Still almost as special. Silenos tried to hide his frustration, but it probably slipped out anyway. Fortunately he wasn’t left with it to fester for long. The attendant returned, and several guards returned with her.
“This way if you please.” She began, eyes flitting between Silenos and Juragai, face…Tight. Posture somehow wary, head dipping slightly as she spoke. If Silenos didn’t know better, he’d have assumed it was reverence he was getting from this woman. But adults weren’t reverent to children. It just wasn’t done. Was it?
House Shaiagrazni were a strange lot…
They followed the attendant as she led them into a smaller chamber, walls marked with odd sigils, and at a single gesture it hummed with power. Power Silenos could feel, now that he’d been inducted into at least the very basics of magic.
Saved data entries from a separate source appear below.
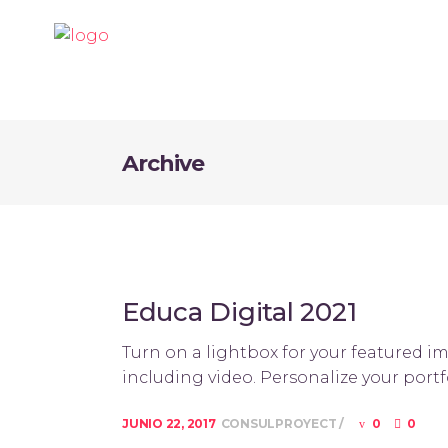
Archive
Educa Digital 2021
Turn on a lightbox for your featured im
including video. Personalize your portfo
JUNIO 22, 2017
CONSULPROYECT
0
0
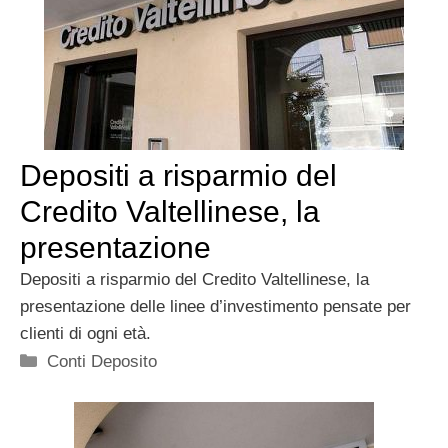
Depositi a risparmio del
Credito Valtellinese, la
presentazione
Depositi a risparmio del Credito Valtellinese, la
presentazione delle linee d’investimento pensate per
clienti di ogni età.
Categorie
Conti Deposito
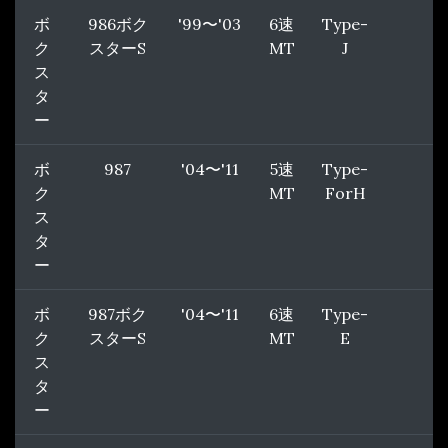
ボ
986ボク
'99〜'03
6速
Type-
ク
スターS
MT
J
ス
タ
ー
ボ
987
'04〜'11
5速
Type-
ク
MT
ForH
ス
タ
ー
ボ
987ボク
'04〜'11
6速
Type-
ク
スターS
MT
E
ス
タ
ー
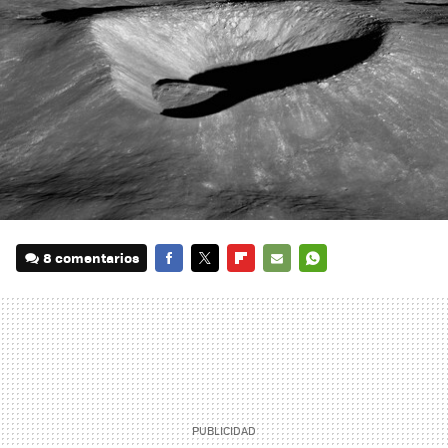
8 comentarios
FACEBOOK
TWITTER
FLIPBOARD
E-
WHATSAPP
MAIL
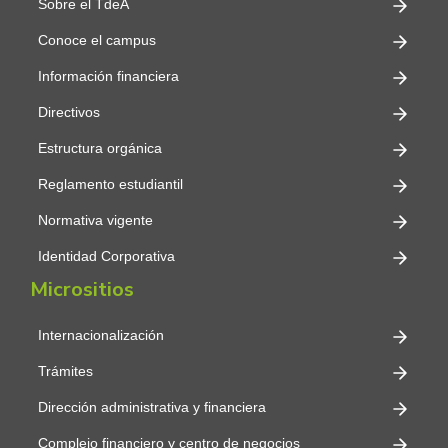
Sobre el TdeA
Conoce el campus
Información financiera
Directivos
Estructura orgánica
Reglamento estudiantil
Normativa vigente
Identidad Corporativa
Micrositios
Internacionalización
Trámites
Dirección administrativa y financiera
Complejo financiero y centro de negocios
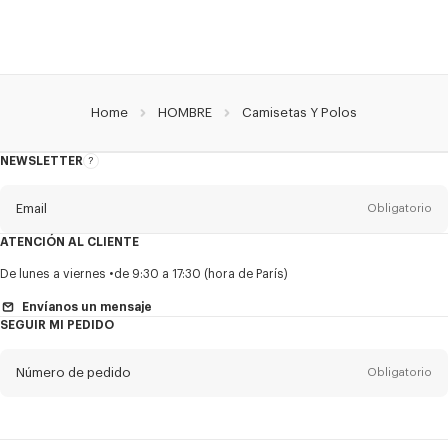
Home
HOMBRE
Camisetas Y Polos
NEWSLETTER
Acerca
del
boletín
Email
Obligatorio
ATENCIÓN AL CLIENTE
Título
Obligatorio
De lunes a viernes
de 9:30 a 17:30 (hora de París)
Envíanos un mensaje
SEGUIR MI PEDIDO
Nombre*
Obligatorio
Número de pedido
Obligatorio
Appelido*
Obligatorio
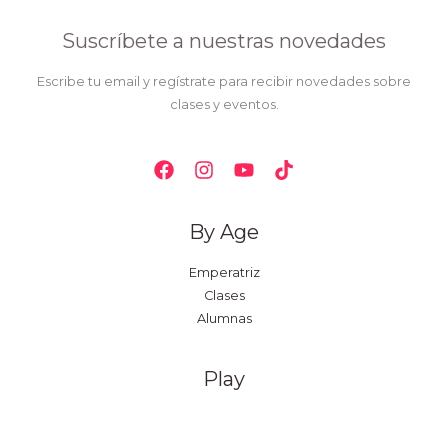
Suscríbete a nuestras novedades
Escribe tu email y regístrate para recibir novedades sobre
clases y eventos.
By Age
Emperatriz
Clases
Alumnas
Play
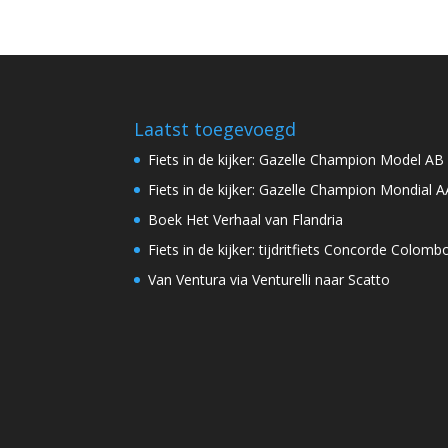
Laatst toegevoegd
Fiets in de kijker: Gazelle Champion Model AB
Fiets in de kijker: Gazelle Champion Mondial A
Boek Het Verhaal van Flandria
Fiets in de kijker: tijdritfiets Concorde Colomb
Van Ventura via Venturelli naar Scatto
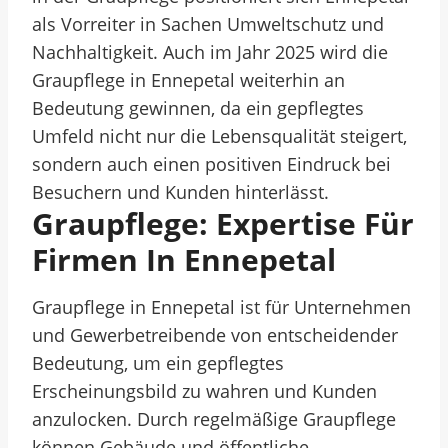
als Vorreiter in Sachen Umweltschutz und
Nachhaltigkeit. Auch im Jahr 2025 wird die
Graupflege in Ennepetal weiterhin an
Bedeutung gewinnen, da ein gepflegtes
Umfeld nicht nur die Lebensqualität steigert,
sondern auch einen positiven Eindruck bei
Besuchern und Kunden hinterlässt.
Graupflege: Expertise Für
Firmen In Ennepetal
Graupflege in Ennepetal ist für Unternehmen
und Gewerbetreibende von entscheidender
Bedeutung, um ein gepflegtes
Erscheinungsbild zu wahren und Kunden
anzulocken. Durch regelmäßige Graupflege
können Gebäude und öffentliche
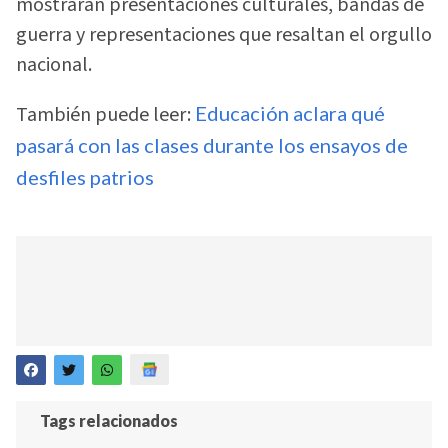
mostrarán presentaciones culturales, bandas de
guerra y representaciones que resaltan el orgullo
nacional.
También puede leer:
Educación aclara qué
pasará con las clases durante los ensayos de
desfiles patrios
Tags relacionados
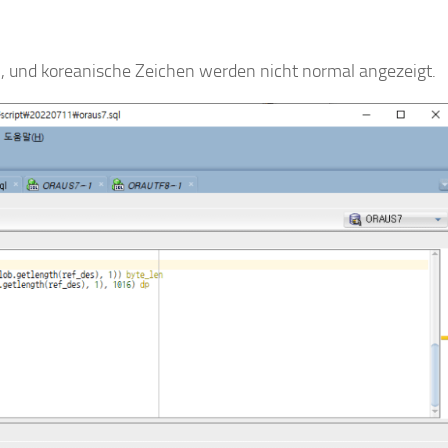
, und koreanische Zeichen werden nicht normal angezeigt.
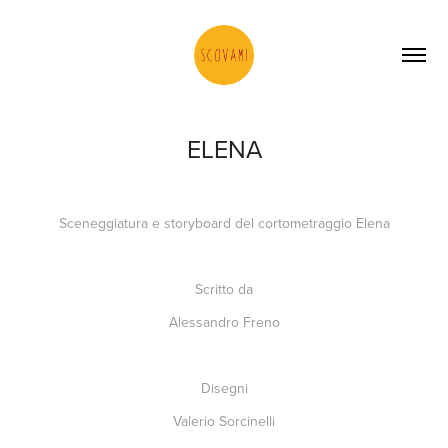
ELENA
Sceneggiatura e storyboard del cortometraggio
Elena
Scritto da
Alessandro Freno
Disegni
Valerio Sorcinelli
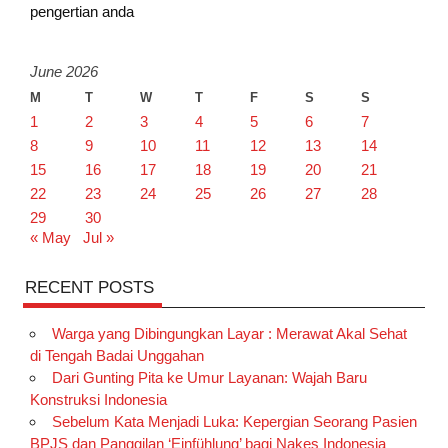
pengertian anda
June 2026
M
T
W
T
F
S
S
1
2
3
4
5
6
7
8
9
10
11
12
13
14
15
16
17
18
19
20
21
22
23
24
25
26
27
28
29
30
« May
Jul »
RECENT POSTS
Warga yang Dibingungkan Layar : Merawat Akal Sehat
di Tengah Badai Unggahan
Dari Gunting Pita ke Umur Layanan: Wajah Baru
Konstruksi Indonesia
Sebelum Kata Menjadi Luka: Kepergian Seorang Pasien
BPJS dan Panggilan ‘Einfühlung’ bagi Nakes Indonesia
It whipped them away. Upstairs.
The top floor of House Shaiagrazni’s tallest tower was not as high as Silenos would have thought. It was higher. Higher by far, peaking well over any of the clouds and struck by wind currents so strong they were actually visible. He shuffled into it absently, staring out at the broad windows, the indulgent decoration, the power on display everywhere.
Could I have this one day?
It was a sudden thought that even he couldn’t identify the origins of, but irresistible in its promises. Perhaps he could. He’d surprised the attendant, been called a prodigy. That couldn’t happen often, right? Whatever the average was to become a Shaiagrazni caster, he had to be above it, right? Quite a bit above it. So…
One day, perhaps he could. One day perhaps he could be amongst the most powerful beings…Anywhere, ever. He wasn’t sure how to feel about that, enticement aside. It felt too big. Too dangerous. Keep your head down and know your place, that was what he’d been taught.
But now the people who’d taken control of his village without effort or delay were telling him his place might be very high, indeed.
The thought was interrupted as Silenos and Juragai came to stop before a tall, bronze-skinned woman of wavy black hair and almost incandescent-pink eyes. She was quite literally the most beautiful thing- human or otherwise- he had ever seen, and she smiled.
“Good evening, worms.” She said happily. “I am Mistress Kammani, Ancestor of the Shaiagraznian Science, Dominator of Reality and Progenitor of Arts Most Ancient, Elder of House Shaiagrazni. I will be your master from now on, teaching you both the art of Shaiagraznian magic.”
Juragai, surprisingly, spoke first.
“I…I don’t think I could learn-”
“-Do not be humble.” She interrupted, sternly. “It is immoral. Now, what are your names?”
A pause, then they both, as one, realised how awful an idea it would be to keep her waiting. They told them.
“Silenos.” Kammani echoed. “I like your name. Well, Juragai and Silenos, prepare yourself for your studies. You are inducted aspirants of House Shaiagrazni now.”